Women in business face unique challenges - one of the most discussed is the idea that femininity is a hindrance in the business world. I think it's actually a secret weapon, and I'm going to tell you a story to illustrate why:
As a young woman with a soft voice and an easy laugh, I've always found it quite funny to merge my both my business and personal lives. In my professional life, I'm startup junkie, online community manager, managing director of Girls in Tech 303, and a fitness consultant. In my personal life, I am training for a half-ironman triathon, and I recently packed up my entire life on the other side of the US and landed in the lap of the wild west. I'm generally excited and usually smiling. The package on the outside does not match the tenacity on the inside.
But let's be honest, Cat Stevens sang it best - "Oh, baby, baby, it's a wild world / It's hard to get by just upon a smile . . ."
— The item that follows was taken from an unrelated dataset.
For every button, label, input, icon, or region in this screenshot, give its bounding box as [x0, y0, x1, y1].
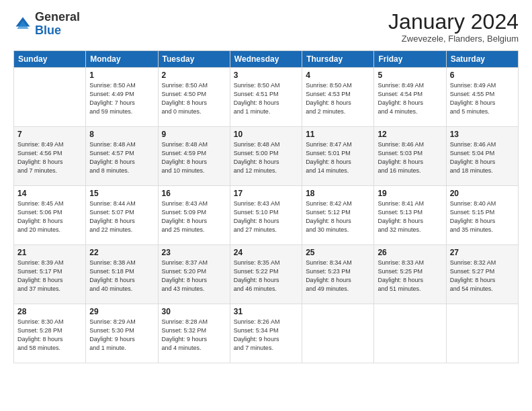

I've had middle-aged salesmen drop their jaws in front of me when they learned that I was in charge of purchasing for the retail stores that I managed out of college. It was quite funny to see them look over my shoulder, hoping to get a glance of "the person in charge" only to realize that it was me. It happened so often that I made a rule about setting up accounts with potential vendors: if the sales guy can't wrap it around his head that he's going to be negotiating prices and terms with a 22 year old freckled chick - we're not buying from them, period. It was a good rule.
The guys that I ended up doing business with were good guys, and they taught me a lot about the specialty food and wine industry (the industry I was in at the time). Some of them even became good friends and mentors.
In 2007, a peer manager at one of my companies was promoted above me. I remember having a fight with that guy just after his promotion. It was about marketing - he wanted to dump a bunch of cash into radio spots and I wanted to get Facebook fans.
RADIO SPOTS!!!!!! In 2007!!!!!! JESUS CHRIST!!!!!
Facebook = Free, Radio = $$$$
Facebook = Millions of users, Radio = your grandma, sometimes, if she feels like turning on the dial.
I was jaded from this experience, for sure. I had better business ideas and report with customers and vendors, and yet jack-ass radio marketing guy got promoted above me.
For the next few years, I thought that being the bitchy boss was the way to go. I managed a team that ended up hating me for a year because I tried to "manage like a man" - I didn't get involved in the personal lives of my staff, I only cared about the bottom line, I was direct, and I tried hard to stop smiling. Seriously. How dumb. But I was reading books like "Nice Girls Don't Get the Corner Office" - books that advise women in business to check their femininity at the office building door.
As I look back on these two failures in my career, it is easy for me to see how I have become so successful so fast in the last few months.
Here's my secret: I decided that I don't want the fucking corner office.
I decided to do business as Kate Brown, on my own terms. Turns out, there are a lot of women out there just like me who are kicking ass and smiling all the way to the bank.
Here I am in SF with Adriana Gascoigne, founder of Girls in Tech, Ivo Lucas, CEO and founder of 24 Notion and Managing Director of Girls in Tech Portland, and Laurel Kaufman, Co-founder of AK Consulting Group (specializing in startup law), and Managing Director of Girls in Tech LA.
Look at how lovely and smiley we all are. These women aren't striving to get the corner office - they metaphorically own the whole fucking office building AND the company inside.
This January when I flew out to the Girls in Tech Catalyst Conference at the Commonwealth Club in San Francisco to meet up with these wonderful ladies, I got to meet the top players in the tech industry, including the following kick-ass folks:
Leah Culver; Product Manager, Six Apart
Eileen Gittins; Founder & CEO, Blurb, Inc.
Sandy Jen; Co-Founder and CTO, Meebo
Lynn Langit; Developer Evangelist, Microsoft
Aaron Lee; Co-Founder, RedBeacon
Dave McClure; Partner, Founders Fund
I think that's why I like startups so much. Startup folks are too busy raising money, growing a company, and building something amazing. No one in the startup community wants the corner office - there are no corner offices to be had.*
*Unless you count the corner seat at a coffeeshop, the bar, or a flight to SF to meet with a VC. All of these count as offices in the startup world, but that's a different post, lol!